§ Data shown:
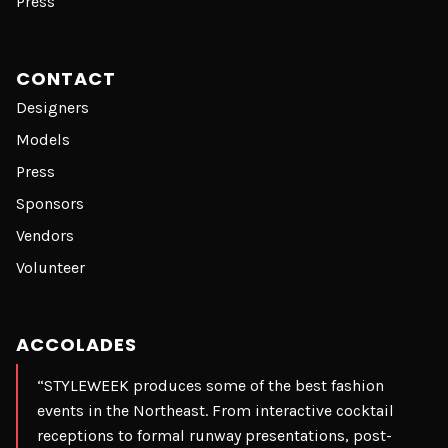
Press
CONTACT
Designers
Models
Press
Sponsors
Vendors
Volunteer
ACCOLADES
“STYLEWEEK produces some of the best fashion
events in the Northeast. From interactive cocktail
receptions to formal runway presentations, post-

§ Problem requirements: Write the data out again word for word; leave the pictures behind.

§ Result of the exercise:
Press
CONTACT
Designers
Models
Press
Sponsors
Vendors
Volunteer
ACCOLADES
“STYLEWEEK produces some of the best fashion
events in the Northeast. From interactive cocktail
receptions to formal runway presentations, post-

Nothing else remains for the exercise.